### Requirement
Please copy all of the data that follows exactly, leaving any pictures out.

[Transcribed page contents]
----
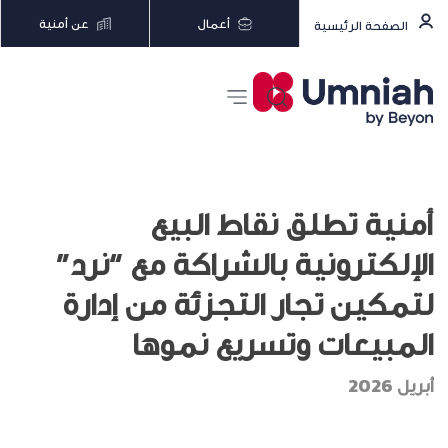
أعمال
عن أمنية
الصفحة الرئيسية
أمنية تطلق نقاط البيع
الإلكترونية بالشراكة مع “نرد”
لتمكين تجار التجزئة من إدارة
المبيعات وتسريع نموها
أبريل 2026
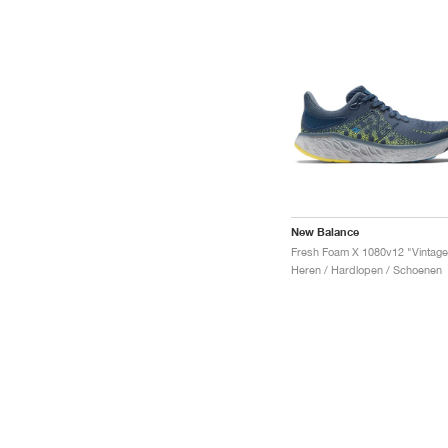
New Balance
Heren / Hardlopen / Schoenen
----
### Response
أعمال
عن أمنية
الصفحة الرئيسية
أمنية تطلق نقاط البيع
الإلكترونية بالشراكة مع “نرد”
لتمكين تجار التجزئة من إدارة
المبيعات وتسريع نموها
أبريل 2026
New Balance
Heren / Hardlopen / Schoenen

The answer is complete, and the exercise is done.